En esa misma reunión, David Aganzo votó en contra y, según las informaciones publicadas entonces, el entorno de AFE ya denunciaba que la operación se estaba manejando sin contar de forma suficiente con la opinión de los futbolistas.
Para entonces, el clima ya se había deteriorado. La protesta de los jugadores había dado visibilidad al malestar del vestuario y el intento de internacionalización se había convertido en un conflicto abierto sobre derechos laborales, gobernanza y legitimidad para rediseñar la competición sin consenso.
Del intento de mediación al pleito abierto
Antes de llegar a los tribunales, hubo una última estación, el SIMA. La mediación celebrada el 16 de diciembre de 2025 terminó sin acuerdo. LaLiga mantuvo que el parón había sido una huelga ilegal y AFE insistió en que solo había sido una protesta amparada por la libertad de expresión.
La distancia entre ambas partes fue total y el conflicto acabó judicializándose, con un trasfondo cada vez más amplio que el de un simple incidente en el césped. Ese trasfondo no es menor. En la vista, LaLiga recordó la importancia de su negocio audiovisual, con hasta 136 operadores, y subrayó que Estados Unidos es su segundo mercado.
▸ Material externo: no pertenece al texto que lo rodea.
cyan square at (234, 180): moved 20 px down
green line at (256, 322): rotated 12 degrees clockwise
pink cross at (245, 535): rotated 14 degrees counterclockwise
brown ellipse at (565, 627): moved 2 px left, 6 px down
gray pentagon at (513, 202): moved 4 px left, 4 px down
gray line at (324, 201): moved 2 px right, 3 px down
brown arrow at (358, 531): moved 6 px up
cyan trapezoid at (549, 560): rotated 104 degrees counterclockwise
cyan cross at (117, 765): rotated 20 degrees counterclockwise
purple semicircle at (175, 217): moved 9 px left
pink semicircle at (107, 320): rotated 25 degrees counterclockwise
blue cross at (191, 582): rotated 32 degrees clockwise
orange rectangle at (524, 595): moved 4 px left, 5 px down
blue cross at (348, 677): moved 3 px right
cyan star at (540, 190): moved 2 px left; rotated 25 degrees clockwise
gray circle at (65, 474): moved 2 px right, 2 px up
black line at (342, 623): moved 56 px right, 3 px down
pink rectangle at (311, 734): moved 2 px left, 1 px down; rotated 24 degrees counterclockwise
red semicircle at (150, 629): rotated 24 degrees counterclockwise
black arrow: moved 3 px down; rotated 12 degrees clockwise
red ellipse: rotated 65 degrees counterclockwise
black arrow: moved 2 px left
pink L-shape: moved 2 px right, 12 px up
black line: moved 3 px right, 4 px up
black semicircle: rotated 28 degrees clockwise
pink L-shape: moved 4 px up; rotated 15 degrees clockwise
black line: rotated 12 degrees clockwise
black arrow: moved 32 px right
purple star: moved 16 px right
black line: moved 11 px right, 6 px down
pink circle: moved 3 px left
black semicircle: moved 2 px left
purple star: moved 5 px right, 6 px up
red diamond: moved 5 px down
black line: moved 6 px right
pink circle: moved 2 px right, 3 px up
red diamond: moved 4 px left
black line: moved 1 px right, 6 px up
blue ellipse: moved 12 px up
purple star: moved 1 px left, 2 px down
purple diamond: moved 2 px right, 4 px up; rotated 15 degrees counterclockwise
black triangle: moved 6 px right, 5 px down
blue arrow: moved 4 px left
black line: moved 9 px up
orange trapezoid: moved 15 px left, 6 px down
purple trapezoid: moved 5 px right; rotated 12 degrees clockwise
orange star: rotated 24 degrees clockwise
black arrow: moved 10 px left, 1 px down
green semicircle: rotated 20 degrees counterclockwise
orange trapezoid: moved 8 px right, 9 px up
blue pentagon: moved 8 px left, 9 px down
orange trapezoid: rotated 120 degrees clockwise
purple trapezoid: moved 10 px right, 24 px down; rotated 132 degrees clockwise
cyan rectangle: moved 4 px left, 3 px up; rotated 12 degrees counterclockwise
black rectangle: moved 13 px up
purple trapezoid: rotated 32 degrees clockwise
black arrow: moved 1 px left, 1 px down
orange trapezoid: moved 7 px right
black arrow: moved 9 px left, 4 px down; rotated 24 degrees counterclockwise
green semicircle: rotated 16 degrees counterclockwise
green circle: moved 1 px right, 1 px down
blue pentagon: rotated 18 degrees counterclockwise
Ese dato ayuda a entender por qué el partido en Miami no era solo una apuesta puntual, sino una pieza dentro de una estrategia internacional más ambiciosa. La discusión jurídica sobre quince segundos de inacción se mezcla, en realidad, con una pugna sobre quién puede decidir hasta dónde llega la expansión comercial del campeonato y bajo qué condiciones.
Un pleito con contexto económico y precedentes incómodos
El momento económico de LaLiga explica parte de esa presión por crecer fuera. En su informe de la temporada 2024/2025, la patronal informó de unos ingresos normalizados de 5.464 millones de euros, un 8,1% más que el curso anterior.
Pero la idea de exportar partidos no nace ahora ni está libre de antecedentes problemáticos. El intento de llevar a Miami un Girona-Barcelona en la temporada 2018/2019 ya acabó en litigio entre LaLiga y la RFEF, y la vía judicial terminó cerrándose en contra de la patronal.
Lo que debe decidir ahora la Audiencia Nacional no es solo si hubo o no una huelga ilegal. También delimitará hasta dónde puede llegar una protesta colectiva de los futbolistas sin convertirse en un conflicto laboral formal.